When it was successful Mao demobilized it and sent the young people to live work with the peasants of China in the communes. The students who not proletarians originally became common laborers in those communes.

What is the lesson to be learned from this episode? The stark reality is that most young people are: 1. Inexperienced, 2. Naive, 3. Gullible, 4. Self-righteous. Because of this they are easily led by ruthless individuals who promise utopia but lead them into Hell. It is worth noting that in Judeo-Christian theology Hell is created by demons who were once purported to be angels.

In the so-called Cultural Revolution the young people were led to fight against the one thing that would solve the problem of China's poverty; i.e., the abandonment of central planning and the adoption of market enterprise. When Deng Xiaoping initiated this change in 1978 China began to grow at about ten percent per year. China is or soon will be the largest economy in the world.

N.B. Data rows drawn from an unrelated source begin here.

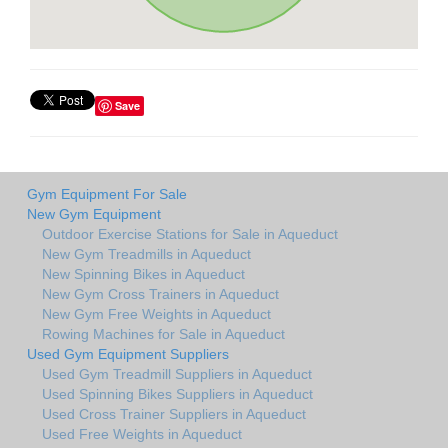
Save
Gym Equipment For Sale
New Gym Equipment
Outdoor Exercise Stations for Sale in Aqueduct
New Gym Treadmills in Aqueduct
New Spinning Bikes in Aqueduct
New Gym Cross Trainers in Aqueduct
New Gym Free Weights in Aqueduct
Rowing Machines for Sale in Aqueduct
Used Gym Equipment Suppliers
Used Gym Treadmill Suppliers in Aqueduct
Used Spinning Bikes Suppliers in Aqueduct
Used Cross Trainer Suppliers in Aqueduct
Used Free Weights in Aqueduct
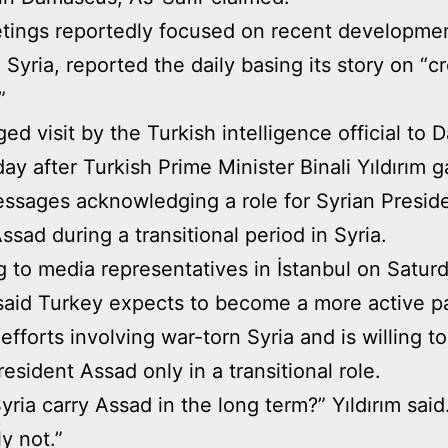
ings reportedly focused on recent developmen
 Syria, reported the daily basing its story on “c
”
ged visit by the Turkish intelligence official to
ay after Turkish Prime Minister Binali Yıldırım 
sages acknowledging a role for Syrian Presid
ssad during a transitional period in Syria.
 to media representatives in İstanbul on Saturd
 said Turkey expects to become a more active pa
 efforts involving war-torn Syria and is willing t
resident Assad only in a transitional role.
yria carry Assad in the long term?” Yıldırım said
y not.”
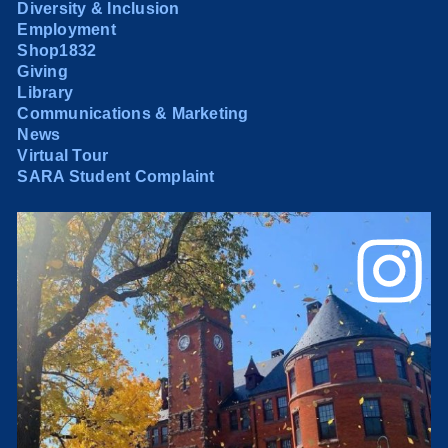
Diversity & Inclusion
Employment
Shop1832
Giving
Library
Communications & Marketing
News
Virtual Tour
SARA Student Complaint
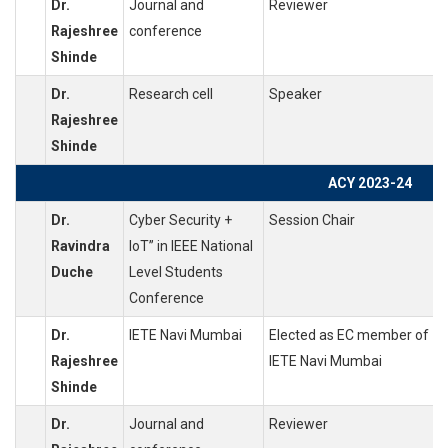
Dr.
Journal and
Reviewer
Rajeshree
conference
Shinde
Dr.
Research cell
Speaker
Rajeshree
Shinde
ACY 2023-24
Dr.
Cyber Security +
Session Chair
Ravindra
IoT” in IEEE National
Duche
Level Students
Conference
Dr.
IETE Navi Mumbai
Elected as EC member of
Rajeshree
IETE Navi Mumbai
Shinde
Dr.
Journal and
Reviewer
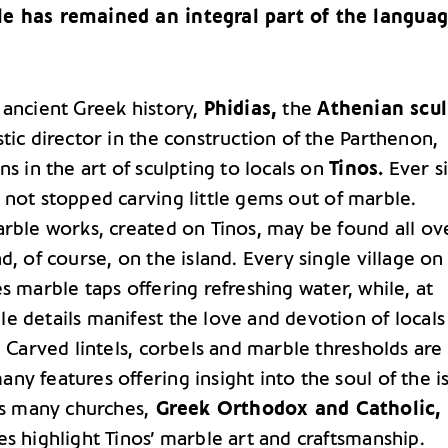
e has remained an integral part of the langua
 ancient Greek history,
Phidias,
the
Athenian scul
tic director in the construction of the Parthenon,
ns in the art of sculpting to locals on
Tinos.
Ever s
 not stopped carving little gems out of marble.
arble works, created on Tinos, may be found all ov
d, of course, on the island. Every single village on
s marble taps offering refreshing water, while, at
e details manifest the love and devotion of locals
. Carved lintels, corbels and marble thresholds are
y features offering insight into the soul of the i
’s many churches,
Greek Orthodox and Catholic,
s highlight Tinos’ marble art and craftsmanship.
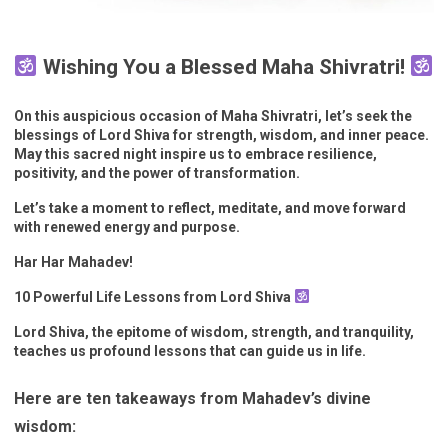
Wishing You a Blessed Maha Shivratri!
On this auspicious occasion of Maha Shivratri, let’s seek the
blessings of Lord Shiva for strength, wisdom, and inner peace.
May this sacred night inspire us to embrace resilience,
positivity, and the power of transformation.
Let’s take a moment to reflect, meditate, and move forward
with renewed energy and purpose.
Har Har Mahadev!
10 Powerful Life Lessons from Lord Shiva
Lord Shiva, the epitome of wisdom, strength, and tranquility,
teaches us profound lessons that can guide us in life.
Here are ten takeaways from Mahadev’s divine
wisdom:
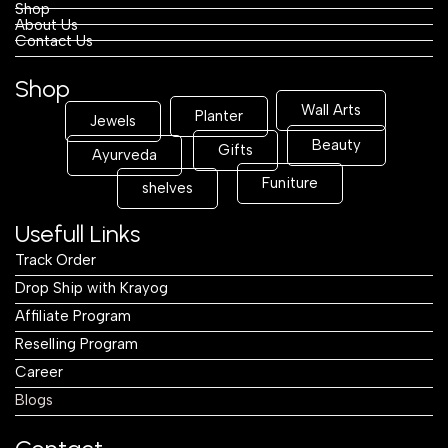
Shop
About Us
Contact Us
Shop
Wall Arts
Planter
Jewels
Beauty
Gifts
Ayurveda
Funiture
shelves
Usefull Links
Track Order
Drop Ship with Krayog
Affiliate Program
Reselling Program
Career
Blogs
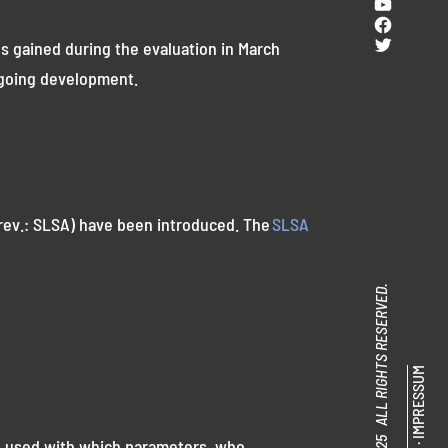
YouTub
Facebo
Twitter
s gained during the evaluation in March
ongoing development.
rev.: SLSA) have been introduced. The
SLSA
© SENACOR 2025 ALL RIGHTS RESERVED.
IMPRESSUM
as used with which parameters, who
·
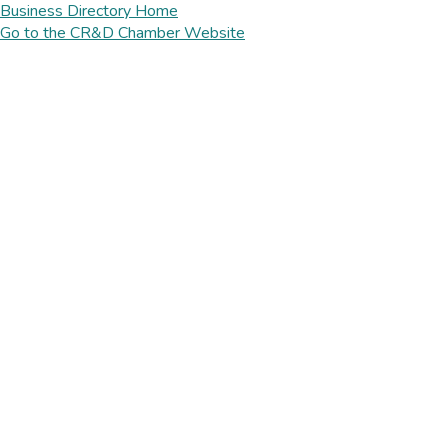
Business Directory Home
Go to the CR&D Chamber Website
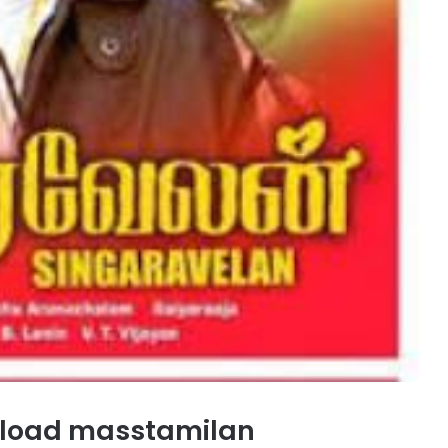
nload masstamilan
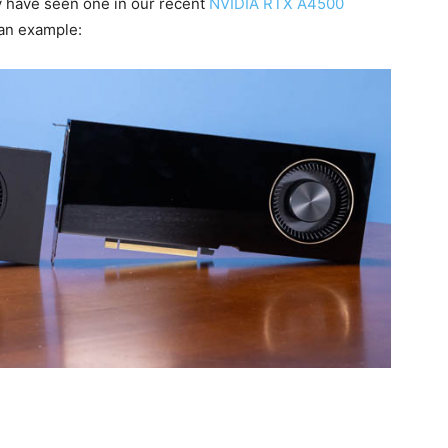
y have seen one in our recent
NVIDIA RTX A4500
 an example:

What we see in the photgraphs made during the Cultural Revolution is the young people of China earnestly and eagerly working to promote a system and its leader who were responsible for upwards of forty million Chinese people starving to death. They could not have been more misguided, ignorant and gullible.

Conclusions

The lessons of the Mao era in China were

  1. Central planning beyond the enterprise level does not work.
  2. Control of enterprises by politically appointed managers with no experience or demonstrated talent for management does not work.
  3. Giving any one person total control does not work.
  4. Young people are generally without life experience and therefore do not have very much sense. They are easily led into supporting foolishly utopian plans by charismatic individuals.